Your objective :: The expected output is each line in the data below that includes the string "Chưa".

── Data excerpts

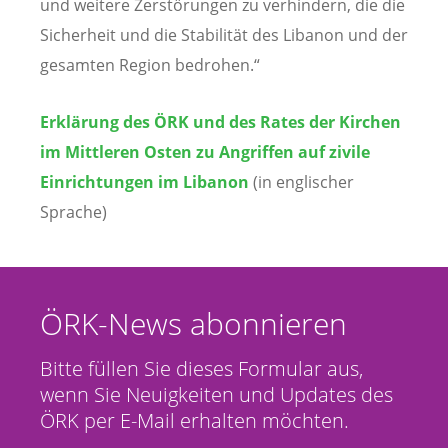
und weitere Zerstörungen zu verhindern, die die
Sicherheit und die Stabilität des Libanon und der
gesamten Region bedrohen.“
Erklärung des ÖRK und des Rates der Kirchen
im Mittleren Osten zu Angriffen auf zivile
Einrichtungen im Libanon
(in englischer
Sprache)
ÖRK-News abonnieren
Bitte füllen Sie dieses Formular aus,
wenn Sie Neuigkeiten und Updates des
ÖRK per E-Mail erhalten möchten.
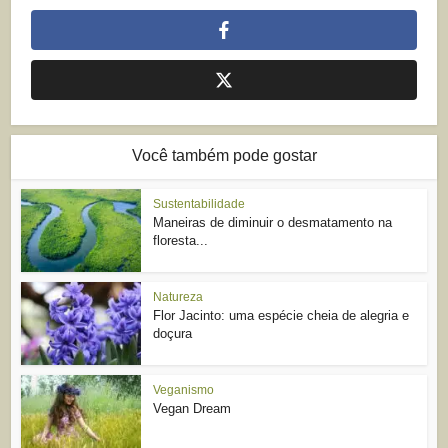
Você também pode gostar
Sustentabilidade
Maneiras de diminuir o desmatamento na
floresta...
Natureza
Flor Jacinto: uma espécie cheia de alegria e
doçura
Veganismo
Vegan Dream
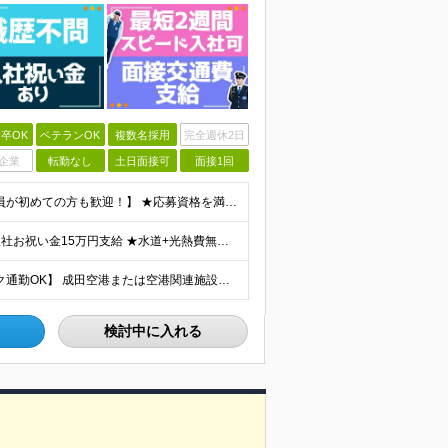
卒OK
ベテランOK
複数名採用
完全週休2日
企業
転勤なし
土日面接可
面接1回
【未経験OK｜ブランクがある方・第二新卒の方・正社員が初めての方も歓迎！】 ★応募資格を満たす方は面接確約！ ★20代・30代の若手スタッフも多数活躍中！ ◎58歳以下の方（長期のキャリア形成を図る
★想定月収31.4万円～＋賞与年2回（59万円以上） ★入社お祝い金15万円支給 ★水道+光熱費無料の家賃がリーズナブルな社員寮(単身寮)あり！ ★住宅手当&家族手当あり 月給24万5000円以上(
【転勤なし｜月2.5万円の単身寮完備｜マイカー・バイク通勤OK】 成田空港または空港関連施設での勤務となります。 お住まいや希望を考慮し、千葉市美浜区・四街道市への配属となる場合もあります。 【本社
検討中に入れる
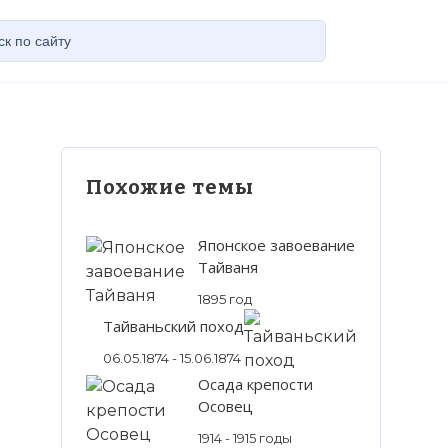
Похожие темы
Японское завоевание
Тайваня
1895 год
Тайваньский поход
06.05.1874 - 15.06.1874
Осада крепости
Осовец
1914 - 1915 годы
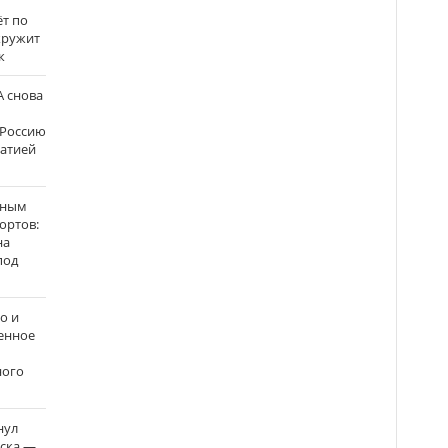
ёт по
кружит
к
 снова
 Россию
матией
нным
ортов:
на
под
о и
енное
ного
нул
рска —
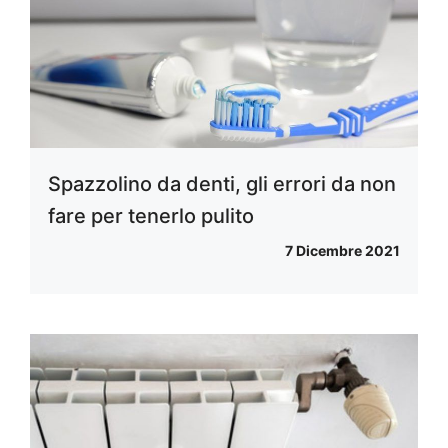
Spazzolino da denti, gli errori da non
fare per tenerlo pulito
7 Dicembre 2021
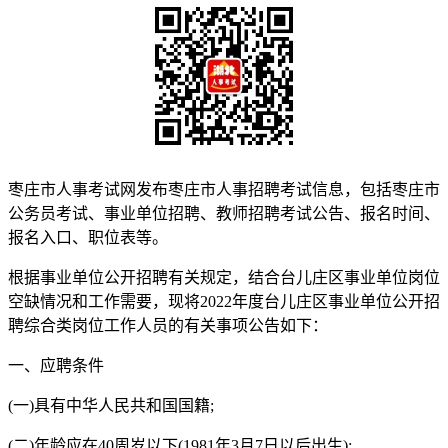
枣庄市人事考试网发布枣庄市人事招聘考试信息，包括枣庄市
公务员考试、事业单位招聘、教师招聘考试公告、报名时间、
报名入口、职位表等。
根据事业单位公开招聘有关规定，结合台儿庄区事业单位岗位
空缺情况和工作需要，现将2022年度台儿庄区事业单位公开招
聘综合类岗位工作人员的有关事项公告如下：
一、应聘条件
(一)具有中华人民共和国国籍;
(二)年龄应在40周岁以下(1981年3月7日以后出生);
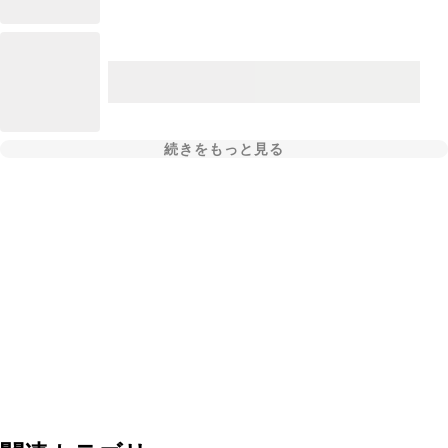
続きをもっと見る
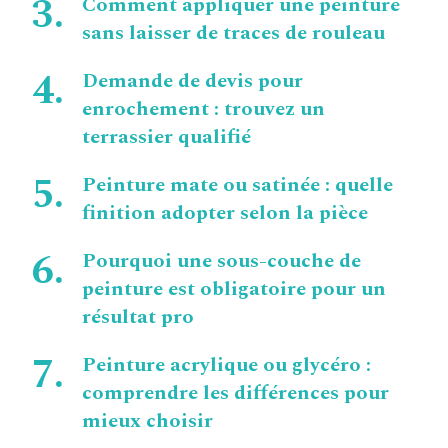
Comment appliquer une peinture
sans laisser de traces de rouleau
Demande de devis pour
enrochement : trouvez un
terrassier qualifié
Peinture mate ou satinée : quelle
finition adopter selon la pièce
Pourquoi une sous-couche de
peinture est obligatoire pour un
résultat pro
Peinture acrylique ou glycéro :
comprendre les différences pour
mieux choisir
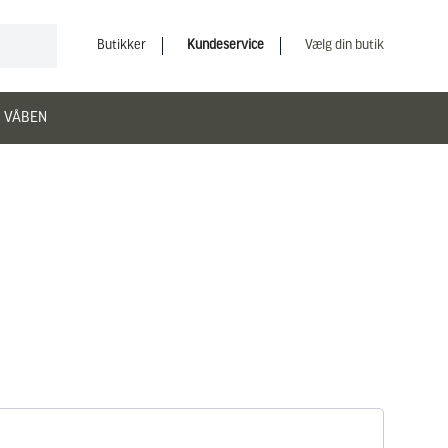
Butikker
Kundeservice
Vælg din butik
 VÅBEN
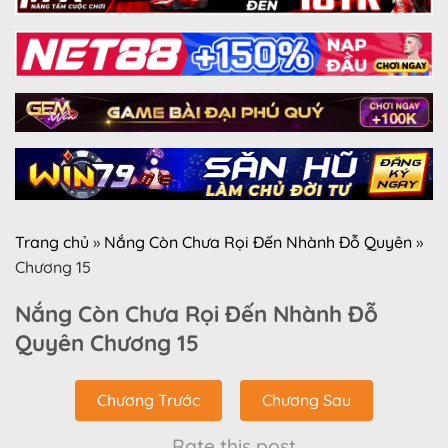
Trang chủ
»
Nắng Còn Chưa Rọi Đến Nhành Đỗ Quyên
»
Chương 15
Nắng Còn Chưa Rọi Đến Nhành Đỗ
Quyên Chương 15
Chương Trước
Chương Sau
Rate this post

────

Answer space ::
Nắng Còn Chưa Rọi Đến Nhành Đỗ Quyên
Nắng Còn Chưa Rọi Đến Nhành Đỗ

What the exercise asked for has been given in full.